To add your harbor to our trip, contact Amy Ballentine by phone (508-527-9797) or click here to contact her via e-mail.
History of the Doughdish
In the Fall of 1914, members of the Beverly Yacht Club asked famed designer Nathanael Herreshoff to develop a new class of sailboat for their children. The boat was to be well-suited for sail training on the rough waters of Buzzards Bay and be easily handled, yet capable in an afternoon Sou’wester. The sloop N.G. Herreshoff produced not only fit the club’s requirements then, but has remained a foundation throughout New England’s sailing community.
The Buzzards Bay Class became known as the Herreshoff 12½ and the first 19 boats were delivered in 1915. Fleets spread throughout the East Coast and racing continued through the early 1970s but, by this time, many of the original boats were in need of major repair or restoration.
In 1973, William Harding — a longtime Herreshoff 12½ owner, accomplished competitor, and sailmaker — recognized the need for a more economical alternative to costly restorations. In the hope of continuing the class, Harding earnestly replicated the wooden hulls in fiberglass with exacting standards in hull shape, weight, balance and sailing characteristics.

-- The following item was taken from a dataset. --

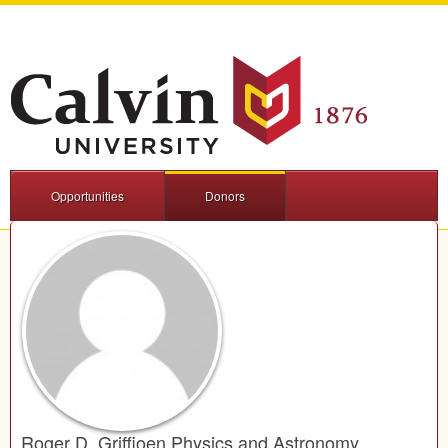
Opportunities
Donors
Roger D. Griffioen Physics and Astronomy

After a season or two of trials, the new model, coined the Doughdish, was found to be an excellent match to her wooden sisters with competition results proving her equality.
The Doughdish endures as the only H Class-endorsed, true and authentic replication of N.G. Herreshoff’s iconic 12½. At Doughdish LLC we have built more than 540 of these fiberglass and teak sloops, now sailing from ports around the globe.